Board of Directors and Auditors
BioInvent's Board of Directors is
elected annually at the AGM for the period until the next AGM and,
according to the Articles of Association, is to consist of no fewer
than five and no more than nine members. The Articles of
Association do not contain specific stipulations on the appointment
or dismissal of Board members or on amendments to the Articles of
Association. The Board currently consists of seven AGM-elected
directors and one employee representative.
The 2011 AGM discharged the Board members and the President and CEO
from liability and re-elected the Board members: Lars Backsell,
Carl Borrebaeck, Lars Ingelmark, Elisabeth Lindner, Svein Mathisen,
Björn Nilsson and Kenth Petersson. The Chairman of the Board
Karl Olof Borg had declined re-election. The AGM elected Björn
Nilsson to be Chairman of the Board.
CEO Svein Mathisen is on the Board of Directors. Carl Borrebaeck,
member of BioInvent's Board of Directors, is employed as a senior
scientific advisor for the Company. He does not work with
BioInvent's operations in his capacity as scientific advisor. Other
elected directors are independent, both in relation to the
major shareholders and in relation to the Company and senior
management. Since no Company shareholders control 10 percent or
more of the shares and are not therefore categorized as major
shareholders, there can be no relationship of dependence between
the AGM-elected directors and major shareholders.

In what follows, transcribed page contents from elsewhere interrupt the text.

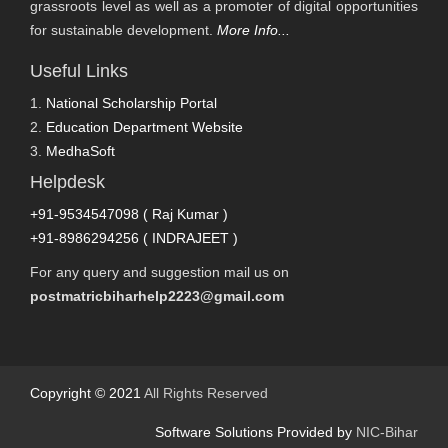
grassroots level as well as a promoter of digital opportunities
for sustainable development.
More Info...
Useful Links
1.
National Scholarship Portal
2.
Education Department Website
3.
MedhaSoft
Helpdesk
+91-9534547098 ( Raj Kumar )
+91-8986294256 ( INDRAJEET )
For any query and suggestion mail us on
postmatricbiharhelp2223@gmail.com
Copyright © 2021
All Rights Reserved
Software Solutions Provided by
NIC-Bihar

The 2011 AGM set the Board's fees at SEK 400,000 for the Chairman
of the Board and SEK 160,000 for each of the other members of the
Board not employed by the Company. In addition hereto, but not to
the Chairman of the Board, it was decided that SEK 50,000 shall be
the fee for the Chairman of the Audit Committee and SEK 40,000
shall be the fee for each of the other members in the Audit
Committee and SEK 20,000 shall be the fee for each of the members
in the Remuneration Committee.
The Board has two preparatory committees, the Remuneration
Committee and the Audit Committee. The work of the Board is
governed by rules of procedure that are revised and re-adopted by
the Board at least once a year. The rules of procedure consist
primarily of directions for the work of the Board, instructions for
the division of duties between the Board and the CEO and
instructions for financial reporting.
In 2010 the Board of Directors held eight regular meetings and
three extra meetings. The Board of Directors met with the Company's
auditor on two occasions, including one occasion without the
presence of the CEO or other persons from senior management.
Attorney Madeleine Rydberger, Mannheimer Swartling
Advokatbyrå, served as the secretary of the Board during the
year. Regular items on the agenda at the meetings included
following up on the operation in relation to the Company's budget
and strategic plan. In addition the Board has considered and
resolved on issues pertaining to research and development,
financing, intellectual property, strategic focus and planning, the
budget, essential agreements, audits, financial reporting and
compensation related issues. Once a year the Board conducts an
evaluation of its work and the work of the CEO and this evaluation
is provided to the Nominating Committee.
To find out more about our Board of Directors, please click here.
Auditors
According to the Articles of Association, BioInvent is to appoint at least one and no more than three auditors for a term as prescribed by law. The auditor attends at least one Board meeting a year not attended by the CEO and other members of the Company's senior management. The 2008 Annual General Meeting elected Ernst & Young AB to serve as the Company's auditors for the period until the end of the Annual General Meeting held during the fourth financial year after the auditors were elected, which is 2012. Johan Thuresson, authorised public accountant, is principal auditor.